El día siguiente que confirmamos la muerte de ella, llovió por horas. Tú dabas gracias en un país hipócrita (como si este fuese diferente). Y no te llamé. Hice en un papel “te abrazo mucho”. Y no te alcanzo otra vez. Ya no sé qué decirte. Agradezco poderte escuchar ahora que tengo tu teléfono. Mañana voy a poner el árbol de navidad. Me siguen gustando casi como tus sonrisas cuando pretendo contar chistes. O sólo de estar. Ojala estar. Haré la carta como cada año. Lamento el pésame que esta tendrá. Adjunto esta sin fines literarios. Te quiere como siempre y más, Jazmín.

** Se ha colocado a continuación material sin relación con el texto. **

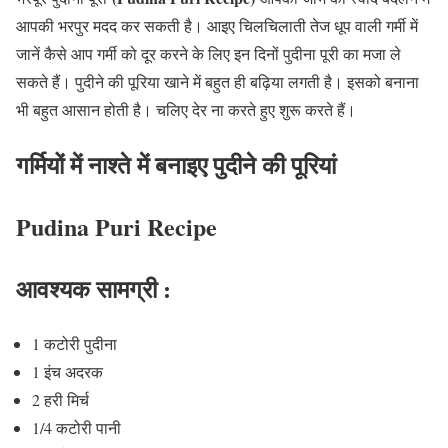
आपकी भरपुर मदद कर सकती है। आइए चिलचिलाती तेज धूप वाली गर्मी में
जानें कैसे आप गर्मी को दूर करने के लिए इन दिनों पुदीना पूरी का मजा ले
सकते हैं। पुदीने की पूरिया खाने में बहुत ही बढ़िया लगती है। इसको बनाना
भी बहुत आसान होती है। चलिए देर ना करते हुए शुरू करते हैं।
गर्मियों में नाश्ते में बनाइए पुदीने की पूरियां
Pudina Puri Recipe
आवश्यक सामग्री :
1 कटोरी पुदीना
1 इंच अदरक
2 हरी मिर्च
1/4 कटोरी पानी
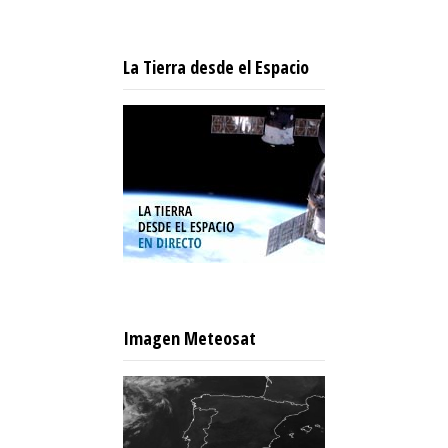
La Tierra desde el Espacio
Imagen Meteosat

domingo, 18 de noviembre de 2012

La banda II





Teniendo en cuenta con lo que nos desprovee una y otra vez esta efímera existencia, he resuelto varias cuestiones; lloraba aquel día en el museo de antropología porque mi sangre palpita por y desde la tierra cuando estoy lejos. Mis abuelos me llenaron de amor y tradiciones, música y sabores. Un color de piel, mis ojos marrones y mi apellido cubano. Y su amor. Su amor. Y la tristeza de mi padre cuando se marcha, y su cancioncita de “la banda dominguera que siempre toca el domingo”. Hay estridentísimos recuerdos en todo mi cuerpo. Tú me sabes. Tú me conoces. Soy toda música y sentimientos imparables. Y tengo esta terrible costumbre de hablarte de todo. De pensar en ti, y hacerte cartas en mi cabeza, como si al momento de hablar, llegase a ti esa picazón incómoda al cuello. Y no puedes más que reír o llorar mientras te encuentras entre la gente. Bellísima. Porque yo lo digo. Ya lo ves, nunca fui realmente coherente o sencilla cuando se trata de elogiarte. Debo decírtelo: Estos niños tocan con vehemencia y sonríen, hablan del mar. El mar que es tan tus piernas, tus rodillas. La memoria de tu voz bajo el sol. Como si todavía me hablara. Como si tanta agua nos cupiese en los ojos. Niños hablando del mar que nunca habían visto, por si no tuviste palabras hermosas un domingo en la mañana. Recuerdo hace poco la emoción de mi tatuaje de la trompeta, esa que voy a ofrendarte cuando te presente mi espalda. Podrás poner la bandera de tu país sobre ella. Tus huellas húmedas donde quieras. También los lamentos. Yo los callaré con mi piel, más oscura que la tuya. Dejaremos espacios para ellos hacía abajo, donde mi lunar. Lloro también, porque nuestros hijos no han visto la luz del sol todavía. Y no les hemos enseñado la belleza de todas las cosas pequeñas. A capturar una luz entre sus manos, porque no hemos bailado con ellos, ni han sido tan amados, deseados y cuidados bajo tu lozanía. Y me pregunto por sus rostros que no conozco. Los veo en cada uno de los niños de La banda. Me da una pena tan grande mi amor, no correr, tomarte la cara y decírtelo. Reconocer tu genética en ellos. Para luego volver al mismo lugar donde encuentro –y no encuentro- razones suficientes para entender porque esta música, este movimiento, esta sal, este azúcar, y estirar mi mano para escribirte todo esto. Como si tú y yo tuviésemos más motivos para sentir que existimos quebrándonos en el temblor del aire. Quizá cuando ellos tocan.

jueves, 1 de noviembre de 2012

La banda


No sé porque llorar durante el programa de “La banda”. No sé si las tardes, el movimiento, los sonidos, mi soledad. No sé si ella, que me quiso tanto. Sostener una nota en la garganta antes de dejarte ir. Todos los niños eran hermosos, el estado era Morelos. Pensar en los viajes a los nueve años. Estas palabras eran música. Yo te quise mucho y éramos tan buenos músicos. Tan guapos, tan sensibles. El sonido de la vida que no vivimos. El color de los vestidos era más brillante. Que sea 1° de noviembre. Huele a pan de muertos que no hemos comido. A lo mejor mañana. La tierra continuara girando. Decirles a ellos “no siento un carajo”, será normal. Recordar que nunca le conté de mi llanto en el museo de Antropología e historia. Qué el dialecto era zapoteco, y no pude dejar de llorar al escuchar el canto de esos niños. Nunca olvido esa melodía que mi padre me enseñó, la de El negro santo. Yo me la sabía muy bien en 2° grado. Pero sabía tantas cosas en 2° grado que ahora ignoro. Cada día me he hecho más estúpida.